Dr John Chipman, Director-General and Chief Executive, IISS

We will now open up the floor to short, crisp questions. I have six already on my list, and I think what I will do is I will take about six or seven and then come back to the panel. So the first on my list was from Canada, Paul Evans.

Professor Paul Evans, Institute of Asian Research, University of British Columbia

Thank you, John, for the opportunity. The theme of the three ministers today was rules-based order – we must have heard the phrase 25 times – and I would like to ask a question about how far we can trust the United States in sustaining that rules-based order globally, but also regionally. Last night, Prime Minister Turnbull made the important observation that the US is not withdrawing from the international order that it has anchored for much of the last 75 years, but Mr Turnbull emphasised that he feels that the United States wants to engage that international order in a new kind of way. In light of the withdrawal from the Paris Accord, NATO, Trans-Pacific Partnership (TPP), I am led to the following observation: that in God we can trust, in Secretary of Defense Mattis we can trust, but can we trust Mr Trump's America First going forward? Unilateralism and exceptionalism can be as corrosive to a rule of law for all as other kinds of threats that we are discussing.

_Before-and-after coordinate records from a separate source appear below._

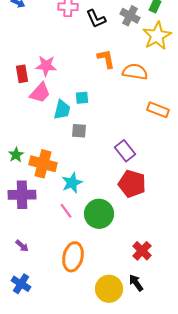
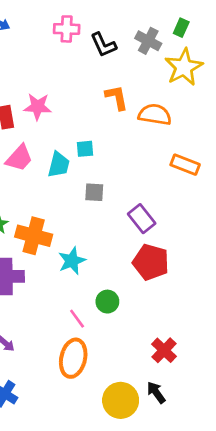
pink trapezoid: (40, 93) -> (19, 158), moved
gray square: (79, 131) -> (94, 192), moved
pink line: (66, 211) -> (77, 319), moved
green circle: (99, 214) -> (107, 302), size x0.6

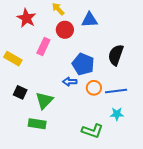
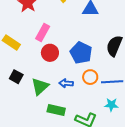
red circle: (65, 30) -> (50, 53), moved
blue arrow: (70, 82) -> (66, 83), moved
green rectangle: (37, 124) -> (56, 110), moved

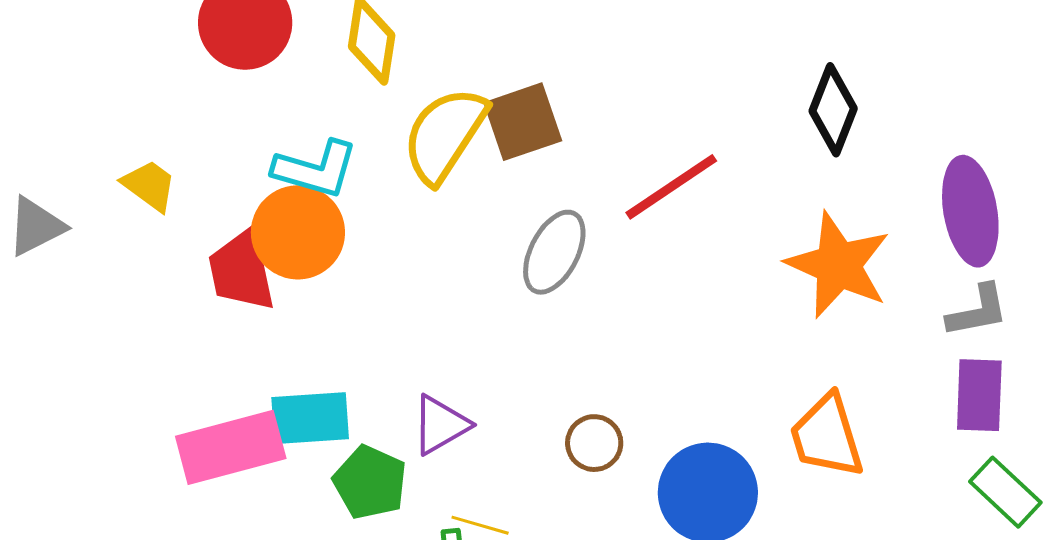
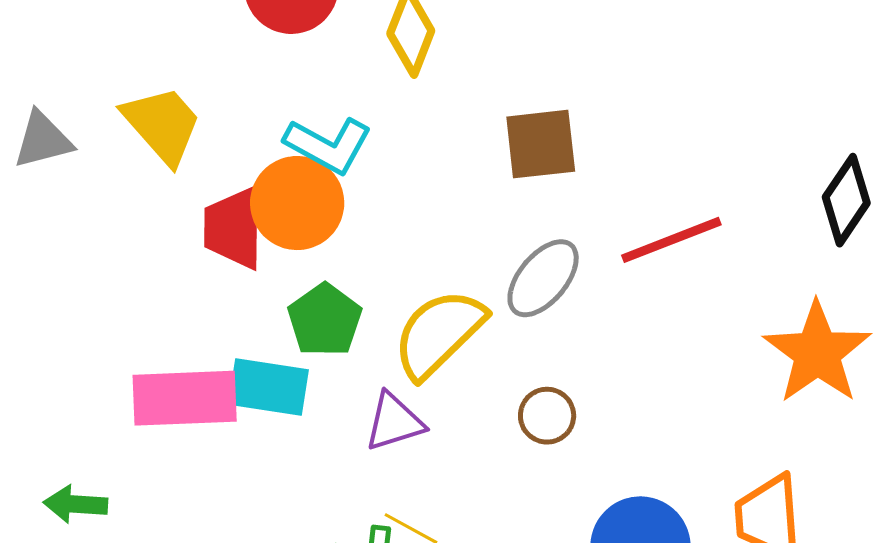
yellow semicircle: (445, 135) -> (439, 333), moved
yellow trapezoid: (149, 185) -> (162, 125), size x1.5
brown circle: (594, 443) -> (547, 416), moved
green pentagon: (370, 482) -> (325, 320), moved

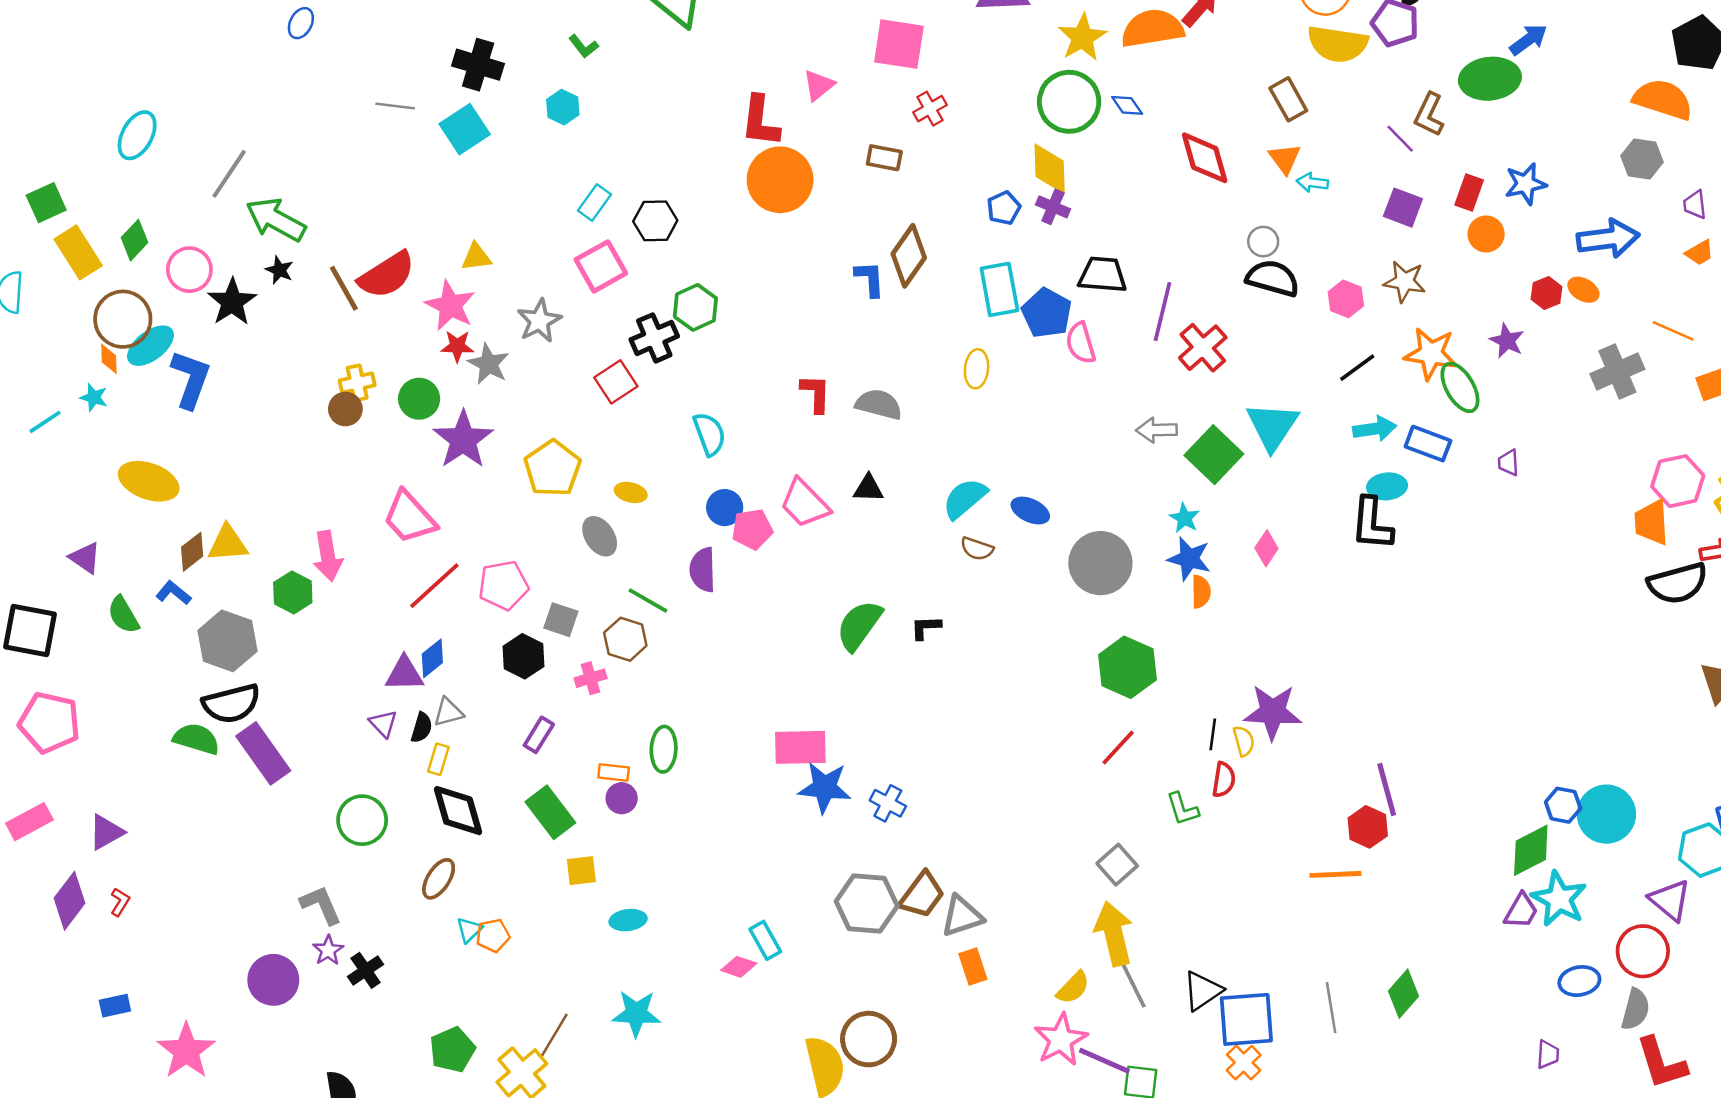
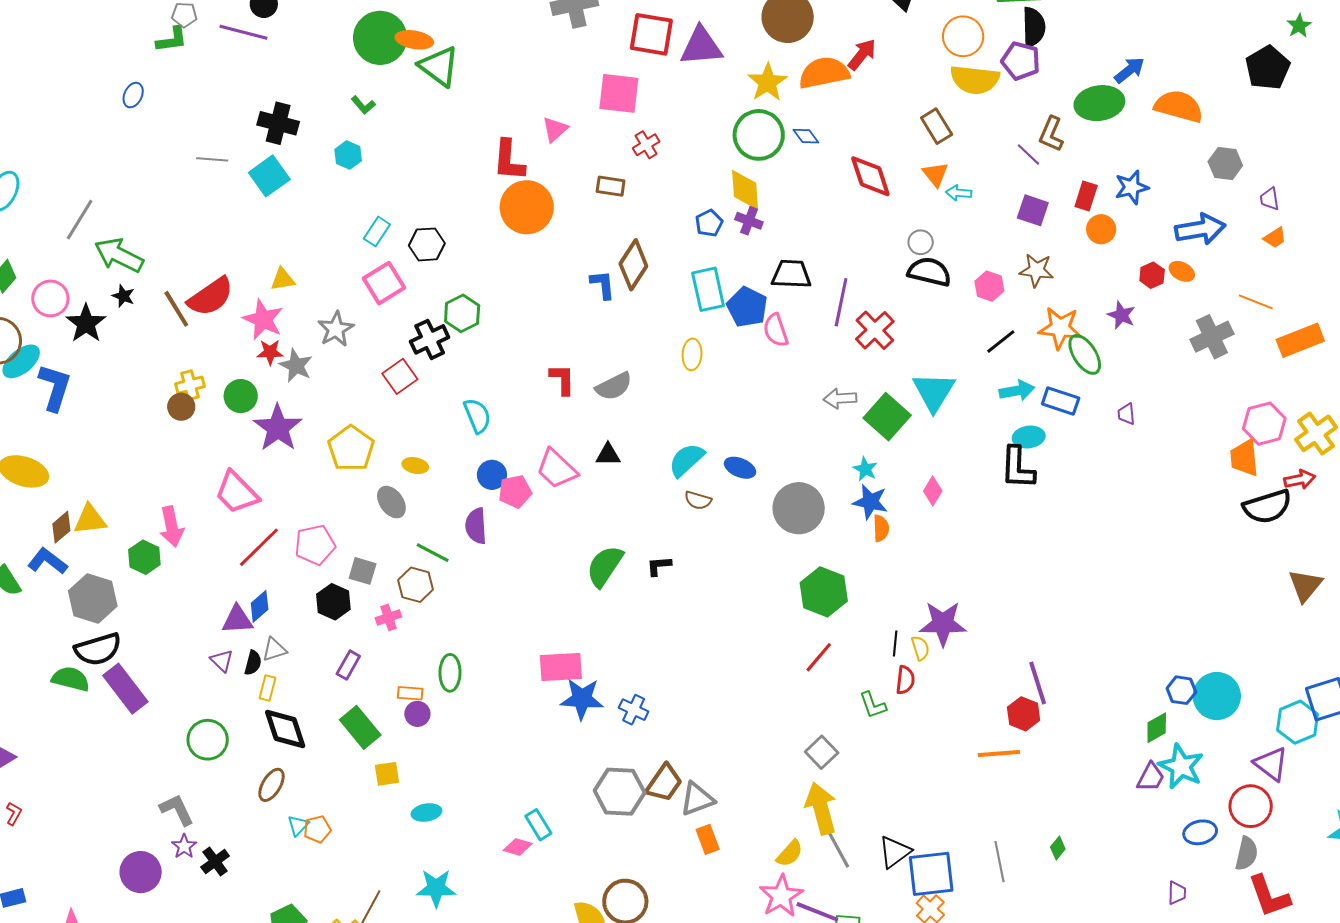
orange semicircle: (1663, 99) -> (1179, 106), moved
gray semicircle: (879, 404) -> (614, 386), turned 141
blue L-shape: (173, 593) -> (47, 561), size x1.4
green diamond: (1531, 850) -> (1157, 728), size x0.7
green diamond: (1403, 994) -> (1058, 848), size x0.6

Dr John Chipman, Director-General and Chief Executive, IISS

Thank you very much. I will go next to Nur’Asyura Salleh from Brunei.

Nur’Asyura Salleh, PhD Candidate, S Rajaratnam School of International Studies

Hi. The US withdrawal from multilateral frameworks such as the TPP and the Paris Agreement has left a vacuum for other major powers to take the lead. Do you see your respective countries taking a larger responsibility in the regional architecture in order to maintain this rules-based order? Thank you.

Dr John Chipman, Director-General and Chief Executive, IISS

Thank you. From France and the IISS, Pierre Noël.

Dr Pierre Noël, Senior Fellow for Economic and Energy Security, IISS

Thank you very much, John. My question is to the three ministers. Thank you for the very good speeches. I am somewhat puzzled by this idea of a rules-based order. I want to ask the three of you if you really believe that international orders are based on rules only? I had gathered from my studies that they were based on a tension between rules on the one hand and a balance of power on the other hand. What we are witnessing today is a once-in-a-century change in the balance of power. What are we to make of this? Can we really limit our strategic thinking to reaffirming that the status quo will be defended and that the rules-based order, so-called, has benefited everyone and therefore should be in place forever? Can we really ignore the change in the balance of power, or are we prepared to really think and act strategically in Asia to preserve the peace?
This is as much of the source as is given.